Palitos y panecillos de lejía
La misma masa, solo con otra forma: palitos de 15 cm de largo o panecillos redondos. Darles forma es mucho más fácil que hacer los lazos de los pretzels, el baño y el tiempo de horneado siguen siendo los mismos.
Valores nutricionales
| Calorías | 249 kcal |
|---|---|
| Proteínas | 7 g |
| Carbohidratos | 45 g |
| – de los cuales azúcar | 1 g |
| Grasas | 4 g |
| Fibra | 3 g |
De dónde salen las 249 kcal
por ración
Calculado a partir de los ingredientes: así lo hacemos
Sumamos los valores de referencia de cada ingrediente y dividimos entre el número de raciones. Estas son las suposiciones incluidas:
- Valores de referencia por 100 g, para el ingrediente crudo tal como aparece en la lista.
- Las conservas cuentan con el peso escurrido y la carne con hueso con el peso de compra: de un muslo de pollo se come alrededor del 70 por ciento.
- Al cocinar se evapora agua. La energía se queda en la olla, el peso no, así que el dato es por ración, no por 100 g de plato terminado.
- Lo que aparece sin cantidad —«sal y pimienta»— no se cuenta.
Un valor orientativo, no una medición de laboratorio: dos cebollas nunca pesan lo mismo y el contenido de grasa varía de un envase a otro.
Preguntas frecuentes
¿Cuántas calorías tiene un pretzel?
Aproximadamente 250 kcal por unidad de unos 100 gramos. Esto equivale más o menos a dos rebanadas de pan; el pretzel se considera rico en calorías principalmente porque rara vez se come solo uno.
¿Se puede hacer sin sosa cáustica?
Se puede, pero no será un pretzel. El bicarbonato de sodio en agua alcanza un pH de aproximadamente 8,5, la sosa cáustica aproximadamente un pH de 13; y solo ahí se produce la reacción de dorado de tal manera que surgen el color típico y el sabor a lejía. El bicarbonato horneado es lo que más se acerca.
¿Sigue siendo peligrosa la lejía después de hornear?
No. Al hornear, el hidróxido de sodio reacciona completamente con el dióxido de carbono del aire y los componentes de la masa.
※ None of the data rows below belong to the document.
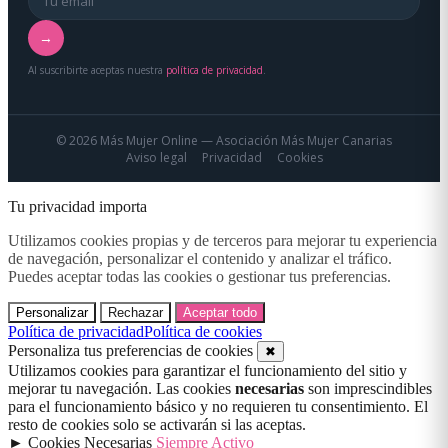
→
Al suscribirte aceptas nuestra
política de privacidad
.
© 2026 Más Mujer Online — Asociación Más Mujer Canarias
Aviso legal
Privacidad
Cookies
Tu privacidad importa
Utilizamos cookies propias y de terceros para mejorar tu experiencia
de navegación, personalizar el contenido y analizar el tráfico.
Puedes aceptar todas las cookies o gestionar tus preferencias.
Personalizar
Rechazar
Aceptar todo
Política de privacidad
Política de cookies
Personaliza tus preferencias de cookies
✖
Utilizamos cookies para garantizar el funcionamiento del sitio y
mejorar tu navegación. Las cookies
necesarias
son imprescindibles
para el funcionamiento básico y no requieren tu consentimiento. El
resto de cookies solo se activarán si las aceptas.
►
Cookies Necesarias
Siempre Activo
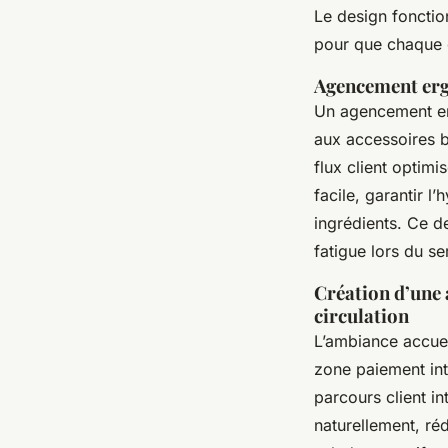
Le design fonctio
pour que chaque cl
Agencement erg
Un agencement erg
aux accessoires b
flux client optimi
facile, garantir l
ingrédients. Ce de
fatigue lors du s
Création d’une 
circulation
L’ambiance accuei
zone paiement inté
parcours client in
naturellement, réd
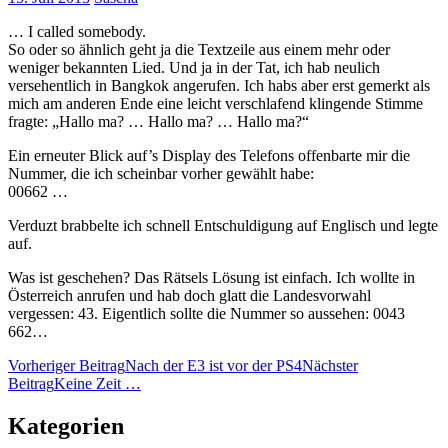
… I called somebody.
So oder so ähnlich geht ja die Textzeile aus einem mehr oder
weniger bekannten Lied. Und ja in der Tat, ich hab neulich
versehentlich in Bangkok angerufen. Ich habs aber erst gemerkt als
mich am anderen Ende eine leicht verschlafend klingende Stimme
fragte: „Hallo ma? … Hallo ma? … Hallo ma?“
Ein erneuter Blick auf’s Display des Telefons offenbarte mir die
Nummer, die ich scheinbar vorher gewählt habe:
00662 …
Verduzt brabbelte ich schnell Entschuldigung auf Englisch und legte
auf.
Was ist geschehen? Das Rätsels Lösung ist einfach. Ich wollte in
Österreich anrufen und hab doch glatt die Landesvorwahl
vergessen: 43. Eigentlich sollte die Nummer so aussehen: 0043
662…
Beitragsnavigation
Vorheriger Beitrag
Nach der E3 ist vor der PS4
Nächster
Beitrag
Keine Zeit …
Kategorien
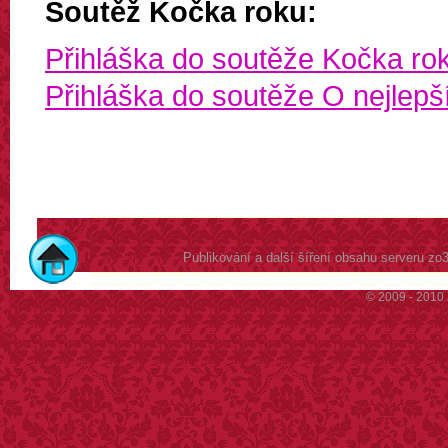
Soutěž Kočka roku:
Přihláška do soutěže Kočka ro
Přihláška do soutěže O nejlepší
Publikování a další šíření obsahu serveru z
© 2009 - 2010 Z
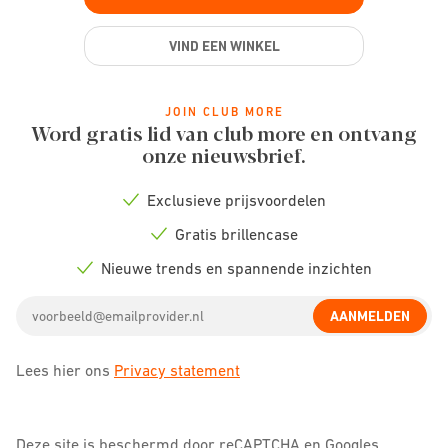
VIND EEN WINKEL
JOIN CLUB MORE
Word gratis lid van club more en ontvang
onze nieuwsbrief.
Exclusieve prijsvoordelen
Check
icon
Gratis brillencase
Check
icon
Nieuwe trends en spannende inzichten
Check
icon
Email
AANMELDEN
address
Lees hier ons
Privacy statement
Deze site is beschermd door reCAPTCHA en Googles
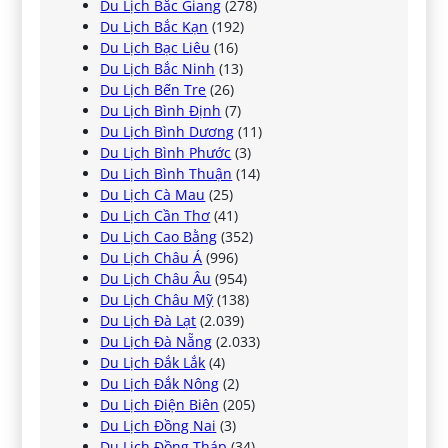
Du Lịch Bắc Giang
(278)
Du Lịch Bắc Kạn
(192)
Du Lịch Bạc Liêu
(16)
Du Lịch Bắc Ninh
(13)
Du Lịch Bến Tre
(26)
Du Lịch Bình Định
(7)
Du Lịch Bình Dương
(11)
Du Lịch Bình Phước
(3)
Du Lịch Bình Thuận
(14)
Du Lịch Cà Mau
(25)
Du Lịch Cần Thơ
(41)
Du Lịch Cao Bằng
(352)
Du Lịch Châu Á
(996)
Du Lịch Châu Âu
(954)
Du Lịch Châu Mỹ
(138)
Du Lịch Đà Lạt
(2.039)
Du Lịch Đà Nẵng
(2.033)
Du Lịch Đắk Lắk
(4)
Du Lịch Đắk Nông
(2)
Du Lịch Điện Biên
(205)
Du Lịch Đồng Nai
(3)
Du Lịch Đồng Tháp
(34)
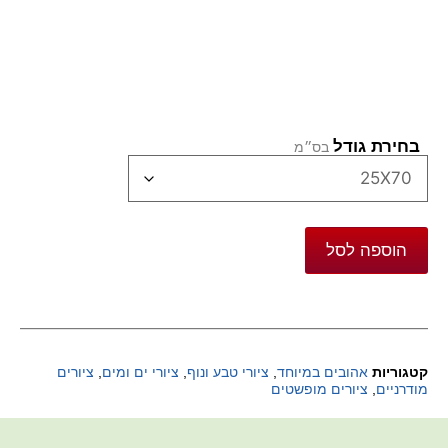
בחירת גודל
הוספה לסל
קטגוריות
אהובים במיוחד
,
ציורי טבע ונוף
,
ציורי ים ומים
,
ציורים
מודרניים
,
ציורים מופשטים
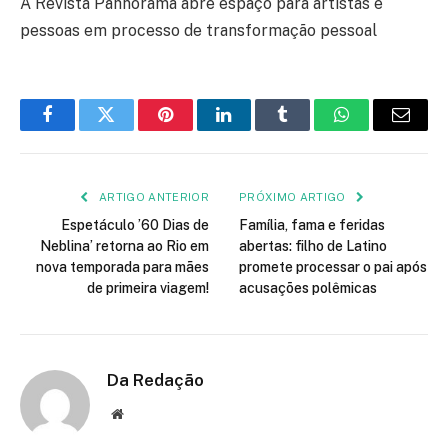
A Revista Pàhnorama abre espaço para artistas e
pessoas em processo de transformação pessoal
Facebook
Twitter
Pinterest
LinkedIn
Tumblr
WhatsApp
E-
mail
ARTIGO ANTERIOR
PRÓXIMO ARTIGO
Espetáculo ’60 Dias de
Família, fama e feridas
Neblina’ retorna ao Rio em
abertas: filho de Latino
nova temporada para mães
promete processar o pai após
de primeira viagem!
acusações polêmicas
Da Redação
Site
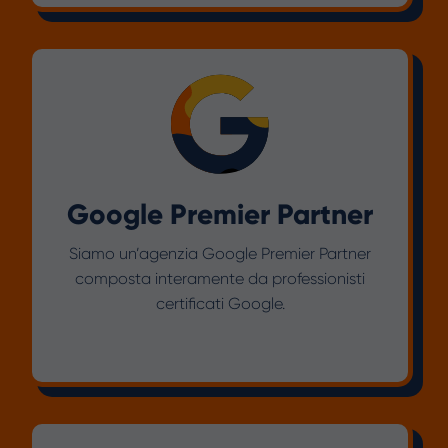
Google Premier Partner
Siamo un’agenzia Google Premier Partner
composta interamente da professionisti
certificati Google.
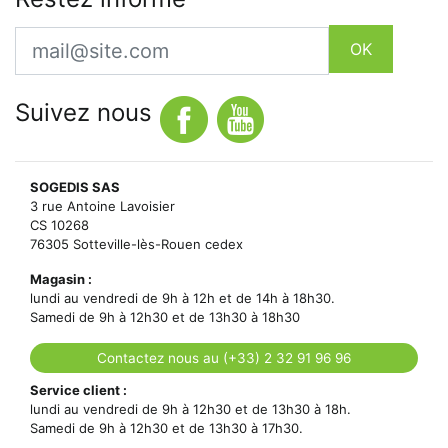
Email
OK
Suivez nous
SOGEDIS SAS
3 rue Antoine Lavoisier
CS 10268
76305 Sotteville-lès-Rouen cedex
Magasin :
lundi au vendredi de 9h à 12h et de 14h à 18h30.
Samedi de 9h à 12h30 et de 13h30 à 18h30
Contactez nous au (+33) 2 32 91 96 96
Service client :
lundi au vendredi de 9h à 12h30 et de 13h30 à 18h.
Samedi de 9h à 12h30 et de 13h30 à 17h30.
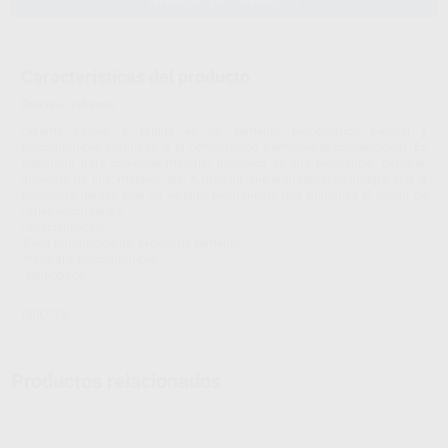
Características del producto
Proclinic informa:
Ceramir Crown & Bridge es un cemento biocerámico natural y
biocompatible destinado a la cementación permanente convencional. Es
adecuado para cualquier material protésico de alta resistencia, circonia,
disilicato de litio, metales, etc. A medida que el material se integra con la
estructura dental, crea un sellado permanente que minimiza el riesgo de
caries secundarias.
Características:
-Fácil eliminación del exceso de cemento.
-Natural y biocompatible.
- Radiopaco.
DIRECTA
Productos relacionados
Lo único peligroso es el manejo de la solución antes de eso.
¿Por qué los pretzels tienen que estar en el refrigerador toda la noche?
Para que la superficie se seque un poco. En una piel de masa húmeda, la lejía penetra y hace que el pretzel sepa a jabón por dentro; en una piel seca, se queda afuera, donde pertenece.
¿Por qué no se abre la barriga de mi pretzel?
O el corte fue demasiado superficial o la masa estaba demasiado blanda. El corte puede tener tranquilamente medio centímetro de profundidad, y la masa es una de las más firmes que hay; con un 50 por ciento de contenido de agua, es mucho más seca que la masa de pan.